An exact copy of the lines from the one containing "Given the image: Subject: 'aorta'." to the end of the records below is required, and nothing else.
===== ENTRIES PROVIDED
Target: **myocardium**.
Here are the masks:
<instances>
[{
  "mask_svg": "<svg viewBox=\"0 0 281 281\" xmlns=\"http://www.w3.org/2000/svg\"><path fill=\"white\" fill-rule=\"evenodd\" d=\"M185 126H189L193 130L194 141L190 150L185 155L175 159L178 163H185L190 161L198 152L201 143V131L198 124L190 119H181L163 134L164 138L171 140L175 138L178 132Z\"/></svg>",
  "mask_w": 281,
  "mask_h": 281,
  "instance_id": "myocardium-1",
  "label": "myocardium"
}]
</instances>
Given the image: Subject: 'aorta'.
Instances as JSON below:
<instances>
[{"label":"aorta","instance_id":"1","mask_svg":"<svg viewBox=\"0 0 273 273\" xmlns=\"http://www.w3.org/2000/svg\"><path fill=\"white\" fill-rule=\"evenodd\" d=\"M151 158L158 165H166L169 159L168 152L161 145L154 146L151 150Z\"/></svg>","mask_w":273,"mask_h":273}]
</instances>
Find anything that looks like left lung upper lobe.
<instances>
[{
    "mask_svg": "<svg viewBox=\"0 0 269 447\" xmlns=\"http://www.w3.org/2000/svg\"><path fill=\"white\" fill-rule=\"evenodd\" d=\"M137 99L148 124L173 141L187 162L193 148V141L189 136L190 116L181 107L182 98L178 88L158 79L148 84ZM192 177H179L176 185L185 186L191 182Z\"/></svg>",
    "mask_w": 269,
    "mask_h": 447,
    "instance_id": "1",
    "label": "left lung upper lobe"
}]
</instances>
==========
**REPLY TO THE EXERCISE:**
Given the image: Subject: 'aorta'.
Instances as JSON below:
<instances>
[{"label":"aorta","instance_id":"1","mask_svg":"<svg viewBox=\"0 0 273 273\" xmlns=\"http://www.w3.org/2000/svg\"><path fill=\"white\" fill-rule=\"evenodd\" d=\"M151 158L158 165H166L169 159L168 152L161 145L154 146L151 150Z\"/></svg>","mask_w":273,"mask_h":273}]
</instances>
Find anything that looks like left lung upper lobe.
<instances>
[{
    "mask_svg": "<svg viewBox=\"0 0 269 447\" xmlns=\"http://www.w3.org/2000/svg\"><path fill=\"white\" fill-rule=\"evenodd\" d=\"M137 99L148 124L173 141L187 162L193 148V141L189 136L190 116L181 107L182 98L178 88L158 79L148 84ZM192 177H179L176 185L185 186L191 182Z\"/></svg>",
    "mask_w": 269,
    "mask_h": 447,
    "instance_id": "1",
    "label": "left lung upper lobe"
}]
</instances>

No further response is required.